1. Field of the Invention
Embodiments of the present invention generally relate to torque load transfer, limitation, and vibration dampening device designs.
2. Description of the Related Art
The increase in power features in vehicles continues to increase power demands from the vehicle's electrical system. As a result, charging and starting units and hybrid motor designs have incrementally increased amperage output to over 200 amps.
The larger starters and alternators combined with more complex engine accessories now found in the serpentine belt system, lead to rotational torque load spikes. These spikes are transferred to the alternator via its pulley. If either not dampened or too high, they can potentially damage the charging unit or other components in the belt system, including the belt itself.
To mitigate some of these problems, vibration dampening pulley designs have been conceived and implemented in charging units. Likewise, larger roll clutch or specially heat treated roll clutch drives have been attempted to carry the larger torque loads. A prominent pulley design relies on the use of a roll clutch mechanism to overrun and absorb loads. Another prominent pulley design relies on the use a combination coil spring and phenolic friction clutch mechanism to overrun and absorb loads.

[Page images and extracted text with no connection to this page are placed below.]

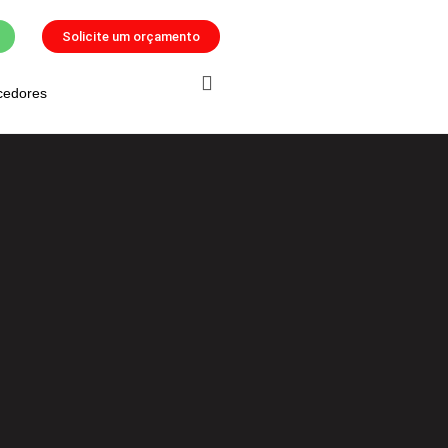
Solicite um orçamento
cedores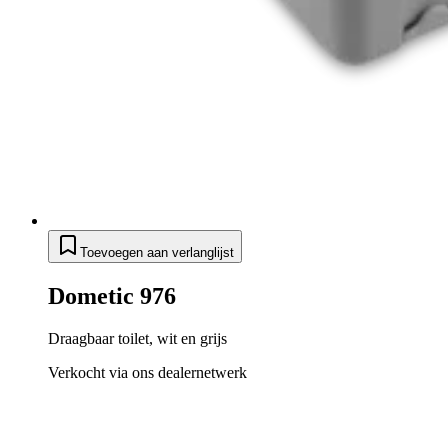
Toevoegen aan verlanglijst
Dometic 976
Draagbaar toilet, wit en grijs
Verkocht via ons dealernetwerk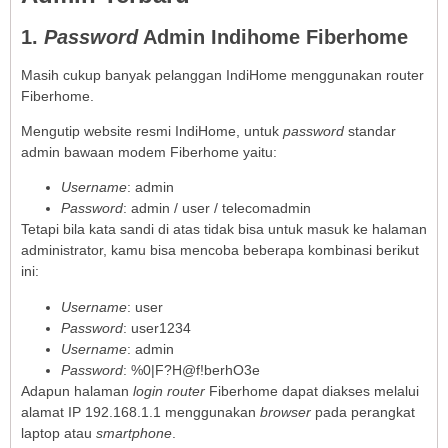
1.
Password
Admin Indihome Fiberhome
Masih cukup banyak pelanggan IndiHome menggunakan router
Fiberhome.
Mengutip website resmi IndiHome, untuk
password
standar
admin bawaan modem Fiberhome yaitu:
Username
: admin
Password
: admin / user / telecomadmin
Tetapi bila kata sandi di atas tidak bisa untuk masuk ke halaman
administrator, kamu bisa mencoba beberapa kombinasi berikut
ini:
Username
: user
Password
: user1234
Username
: admin
Password
: %0|F?H@f!berhO3e
Adapun halaman
login router
Fiberhome dapat diakses melalui
alamat IP 192.168.1.1 menggunakan
browser
pada perangkat
laptop atau
smartphone
.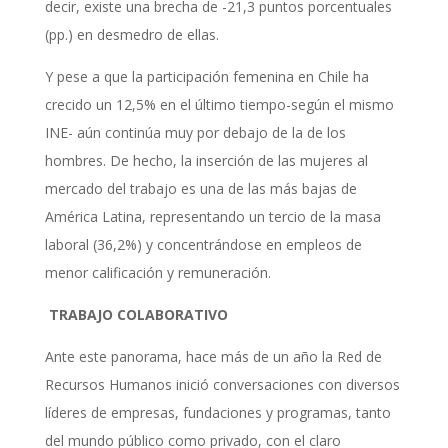
decir, existe una brecha de -21,3 puntos porcentuales
(pp.) en desmedro de ellas.
Y pese a que la participación femenina en Chile ha
crecido un 12,5% en el último tiempo-según el mismo
INE- aún continúa muy por debajo de la de los
hombres. De hecho, la inserción de las mujeres al
mercado del trabajo es una de las más bajas de
América Latina, representando un tercio de la masa
laboral (36,2%) y concentrándose en empleos de
menor calificación y remuneración.
TRABAJO COLABORATIVO
Ante este panorama, hace más de un año la Red de
Recursos Humanos inició conversaciones con diversos
líderes de empresas, fundaciones y programas, tanto
del mundo público como privado, con el claro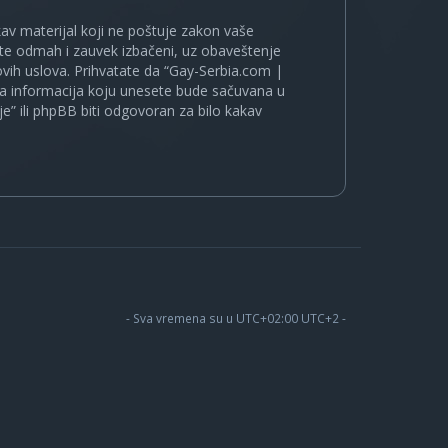
kakav materijal koji ne poštuje zakon vaše
ete odmah i zauvek izbačeni, uz obaveštenje
vih uslova. Prihvatate da “Gay-Serbia.com |
koja informacija koju unesete bude sačuvana u
je” ili phpBB biti odgovoran za bilo kakav
- Sva vremena su u UTC+02:00 UTC+2 -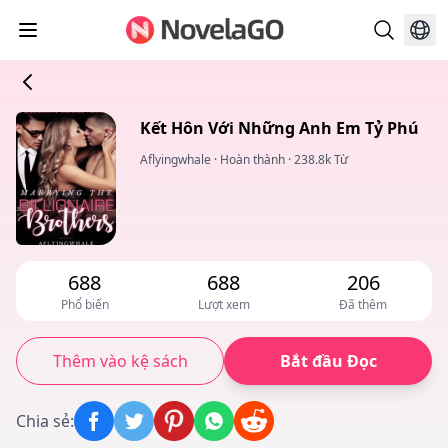
Kết Hôn Với Những Anh Em Tỷ Phú
Aflyingwhale
·
Hoàn thành
·
238.8k Từ
688
688
206
Phổ biến
Lượt xem
Đã thêm
Thêm vào kệ sách
Bắt đầu Đọc
Chia sẻ
: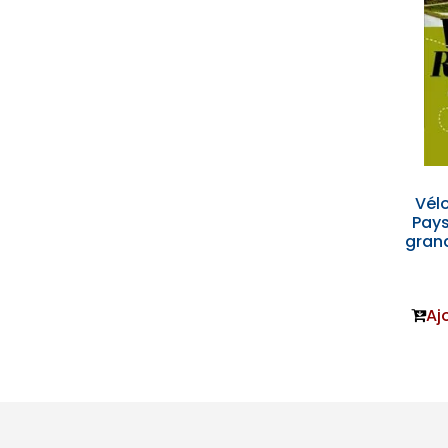
Vél
Pays
grand
Aj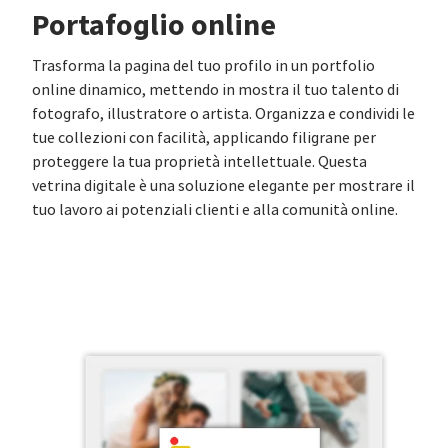
Portafoglio online
Trasforma la pagina del tuo profilo in un portfolio
online dinamico, mettendo in mostra il tuo talento di
fotografo, illustratore o artista. Organizza e condividi le
tue collezioni con facilità, applicando filigrane per
proteggere la tua proprietà intellettuale. Questa
vetrina digitale è una soluzione elegante per mostrare il
tuo lavoro ai potenziali clienti e alla comunità online.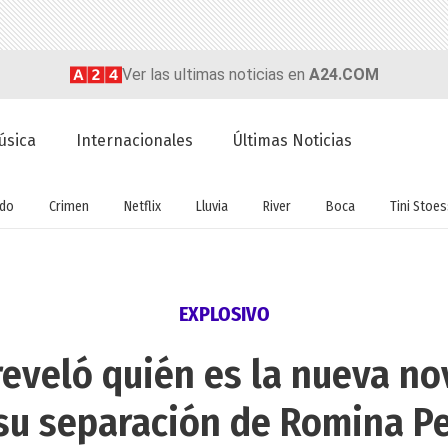
Ver las ultimas noticias en
A24.COM
úsica
Internacionales
Últimas Noticias
do
Crimen
Netflix
Lluvia
River
Boca
Tini Stoes
EXPLOSIVO
reveló quién es la nueva nov
 su separación de Romina Pe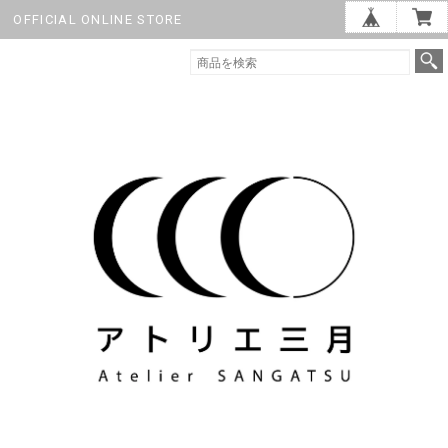
OFFICIAL ONLINE STORE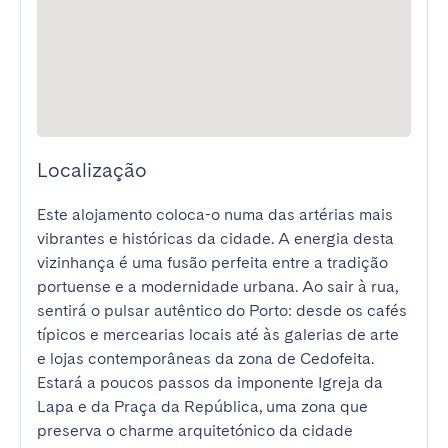
Localização
Este alojamento coloca-o numa das artérias mais 
vibrantes e históricas da cidade. A energia desta 
vizinhança é uma fusão perfeita entre a tradição 
portuense e a modernidade urbana. Ao sair à rua, 
sentirá o pulsar autêntico do Porto: desde os cafés 
típicos e mercearias locais até às galerias de arte 
e lojas contemporâneas da zona de Cedofeita. 
Estará a poucos passos da imponente Igreja da 
Lapa e da Praça da República, uma zona que 
preserva o charme arquitetónico da cidade 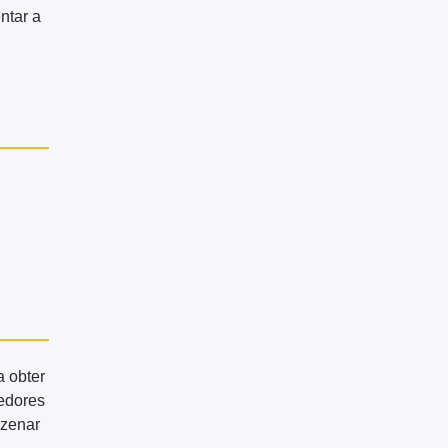
ntar a
 obter
edores
azenar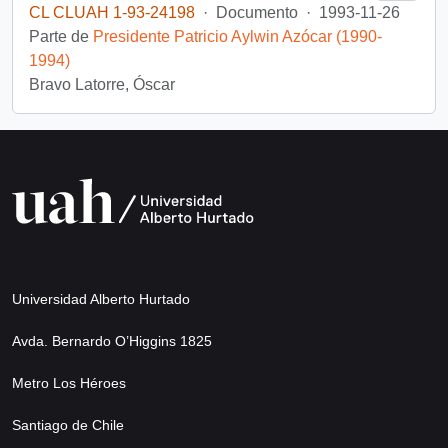
CL CLUAH 1-93-24198
·
Documento
·
1993-11-26
Parte de
Presidente Patricio Aylwin Azócar (1990-
1994)
Bravo Latorre, Óscar
Universidad Alberto Hurtado
Avda. Bernardo O’Higgins 1825
Metro Los Héroes
Santiago de Chile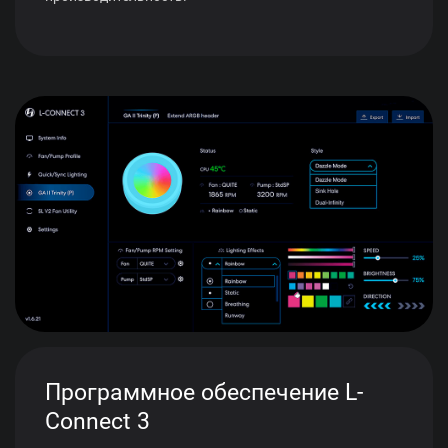
Программное обеспечение L-
Connect 3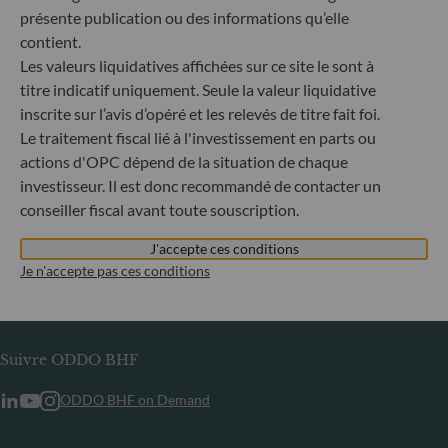
ou tout organisme établi en Russie ou en Biélorussie, à
présente publication ou des informations qu’elle
l’exception des ressortissants d’un État membre de l’Union
contient.
européenne et aux personnes physiques titulaires d’un titre
Les valeurs liquidatives affichées sur ce site le sont à
de séjour temporaire ou permanent dans un État membre.
titre indicatif uniquement. Seule la valeur liquidative
inscrite sur l’avis d’opéré et les relevés de titre fait foi.
Informations
Le traitement fiscal lié à l'investissement en parts ou
actions d'OPC dépend de la situation de chaque
Informations réglementaires
investisseur. Il est donc recommandé de contacter un
Publication d’informations en matière de durabilité
conseiller fiscal avant toute souscription.
Informations aux porteurs
Glossaire
J'accepte ces conditions
Je n'accepte pas ces conditions
Carrières
Contact
Suivre ODDO BHF
ODDO BHF on Demand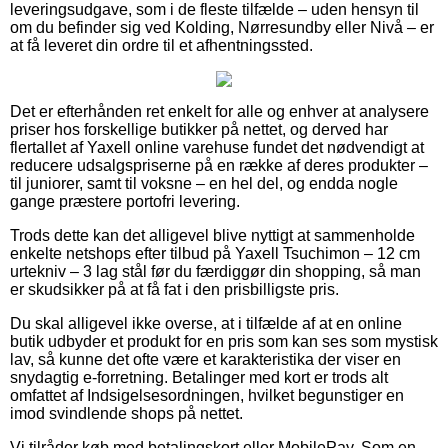
leveringsudgave, som i de fleste tilfælde – uden hensyn til
om du befinder sig ved Kolding, Nørresundby eller Nivå – er
at få leveret din ordre til et afhentningssted.
Det er efterhånden ret enkelt for alle og enhver at analysere
priser hos forskellige butikker på nettet, og derved har
flertallet af Yaxell online varehuse fundet det nødvendigt at
reducere udsalgspriserne på en række af deres produkter –
til juniorer, samt til voksne – en hel del, og endda nogle
gange præstere portofri levering.
Trods dette kan det alligevel blive nyttigt at sammenholde
enkelte netshops efter tilbud på Yaxell Tsuchimon – 12 cm
urtekniv – 3 lag stål før du færdiggør din shopping, så man
er skudsikker på at få fat i den prisbilligste pris.
Du skal alligevel ikke overse, at i tilfælde af at en online
butik udbyder et produkt for en pris som kan ses som mystisk
lav, så kunne det ofte være et karakteristika der viser en
snydagtig e-forretning. Betalinger med kort er trods alt
omfattet af Indsigelsesordningen, hvilket begunstiger en
imod svindlende shops på nettet.
Vi tilråder køb med betalingskort eller MobilePay. Som en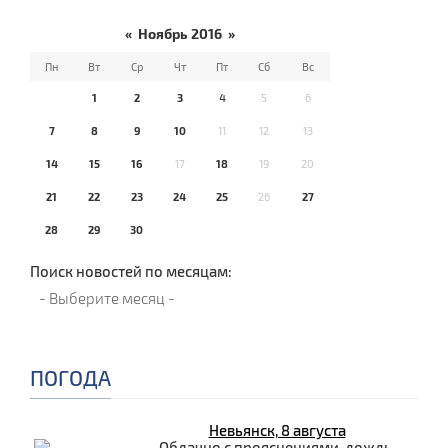
«
Ноябрь 2016
»
Пн
Вт
Ср
Чт
Пт
Сб
Вс
1
2
3
4
5
6
7
8
9
10
11
12
13
14
15
16
17
18
19
20
21
22
23
24
25
26
27
28
29
30
Поиск новостей по месяцам:
ПОГОДА
Невьянск, 8 августа
Облачно с прояснениями, дождь.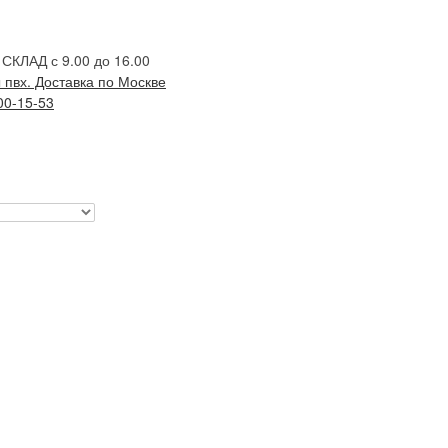
; СКЛАД с 9.00 до 16.00
00-15-53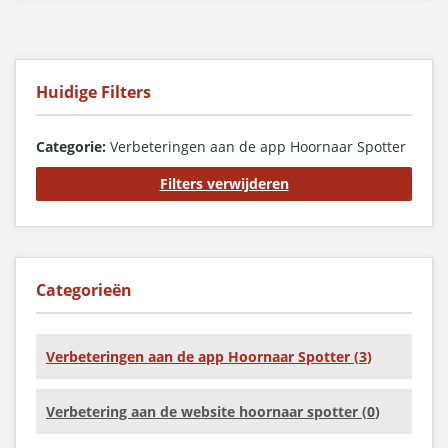
Huidige Filters
Categorie:
Verbeteringen aan de app Hoornaar Spotter
Filters verwijderen
Categorieën
Verbeteringen aan de app Hoornaar Spotter (
3
)
Verbetering aan de website hoornaar spotter (
0
)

However, neither of these designs have proven sufficiently durable for the noted applications. The roll clutch design requires high quality heat treated alloy steel components, tends to overheat and fail after extended overrun conditions, and slips under permanent mechanical deformation when faced with frequent, high torque loads.
The spring and friction clutch mechanism is complex in design, tends to early spring fatigue failures, builds up heat and cracks the clutch mechanism, and is nearly impossible to ascertain its remaining end of life balance without scrupulous technical inspection of the spring metallography and phenolic material conditions.
Thus, a need exists for a simple design that may offer one or more of greater durability, lower heat generation, capability of carrying high torque loads, potentially tunable vibration dampening, tunable to maximum permissible torque loads before elastic (repeatable) slippage, and/or ease of end of life assessment.